Meisch’s radio squawked, “Homerun.” That was the signal for which he had been waiting. He looked back to the target’s home. Numerous law enforcement officers, with guns ready, began to creep towards the house. The head of the raid stood before the front door and casually knocked.
History was about to be made. The evidence was inside that home: thousands of bolita tickets collected throughout multiple counties enough to deliver a crippling financial blow to the Trafficante empire and, perhaps, finally, a charge that could stick to Santo Trafficante and put him in jail for a long time. Finally, the months-long investigation was about to come to fruition.
As if on cue, a rat scurried across the warehouse floor. Ironic, thought Meisch; this entire raid was due to rats in the mafia, and the Vice Squad had to plan the raid knowing that rats in the Sheriff’s Office could have compromised it at any moment.
In the early 1950s, Captain Ellis Clifton didn’t know the definition of fear. Perhaps because it often seemed he had an angel on his shoulder as he never suffered any consequences, no matter how dangerous his job became.
He had been head of the Vice Squad’s Hillsborough County Sheriff’s Office’s department charged with bringing down the Tampa Mafia- since 1953 and had survived his fair share of threats. Thousands of dollars in bounties had been put on his head, yet no one dared to collect. He had been followed by gangsters as though they were the police and he was the criminal, yet nothing ever came of the pursuits. He had raided dozens of bolita parlors and walked away from each unscathed. Yet, in the early 1950s, he was shaking when he sat in his car parked on a desolate road in the middle of Tampa’s boondocks with a known Sicilian felon seated next to him. The shakes were not from fear, though, but from excitement.
Just a few days earlier, Clifton busted the Sicilian committing a crime. But, rather than arresting him, he made a deal. If the Sicilian would meet him on a desolate road at a specific time in a few days and tell him everything he knew about Tampa’s underworld, he would let him go. The known felon agreed. He provided Clifton with a family tree! A who’s who in the Tampa underworld with an understanding of how the gambling operations were run.
“I finally got a Sicilian guy, and I told him I would lay off him if he would talk to me for six months,” explained Clifton. “So I got me a legal pad and got him in the car with me, and we talked for five hours.” Clifton would never reveal the source, though. Not even over 50 years later, knowing he would soon succumb to cancer.
“This illegal lottery flourished in Tampa and earned the mafia millions yearly.”

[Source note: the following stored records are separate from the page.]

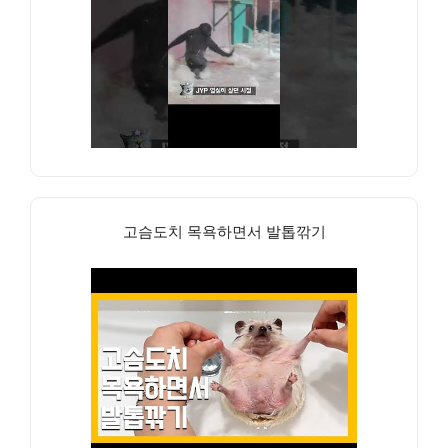
고슴도치 목욕하면서 발톱깎기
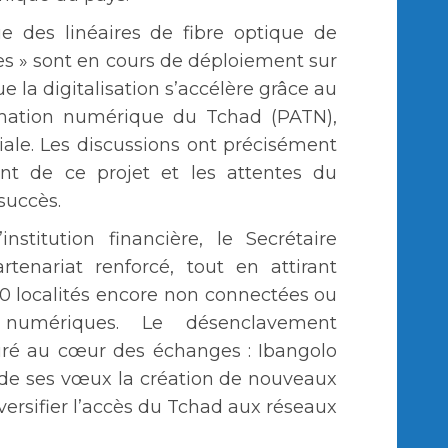
e des linéaires de fibre optique de
es » sont en cours de déploiement sur
que la digitalisation s’accélère grâce au
ormation numérique du Tchad (PATN),
ale. Les discussions ont précisément
ent de ce projet et les attentes du
succès.
nstitution financière, le Secrétaire
tenariat renforcé, tout en attirant
00 localités encore non connectées ou
 numériques. Le désenclavement
ré au cœur des échanges : Ibangolo
de ses vœux la création de nouveaux
ersifier l’accès du Tchad aux réseaux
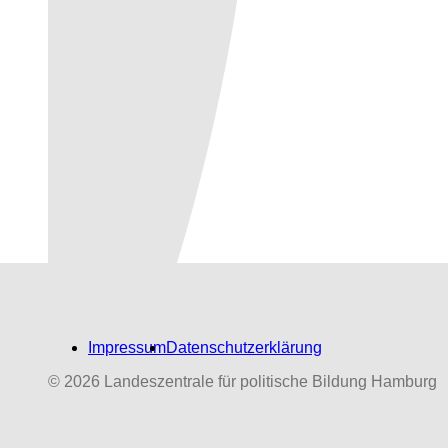
Impressum
Datenschutzerklärung
© 2026 Landeszentrale für politische Bildung Hamburg
Biografien-Datenbank:
NS‑Dabeigewesene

As the Sicilian felon bared his soul, Clifton understood why it had been so difficult to make any significant headway in the Sheriff’s Office’s war on bolita. This illegal lottery flourished in Tampa and earned the mafia millions yearly. Sure they had made dozens of small bolita busts, but nothing earth-shattering. Moreover, they could never find where a major haul of bolita tickets or money was counted. The reason: the Sicilians knew what they were doing. The tickets and money for major bolita rings were each separately run through a maze of bureaucracy and multiple hand-offs until they reached their final destinations, making them hard to follow unless law enforcement had insider information.
According to Clifton’s new Sicilian source, the maze started with the street peddlers, also called “writers.” Some of the street peddlers sold numbers on the street corners, while others may have sold numbers from an establishment they owned a restaurant, cafe, bar, hardware store, etc. Once the player made his bet, the peddler gave the player a ticket with the number he played printed on it. The peddler then called a “Call-In House” and read the “Call-In Guy” the numbers he sold and to whom, and the Call-In Guy would write up tickets for each sale for his records. But, of course, the peddler rarely knew who the Call-In Guy was; he only knew what phone number to call.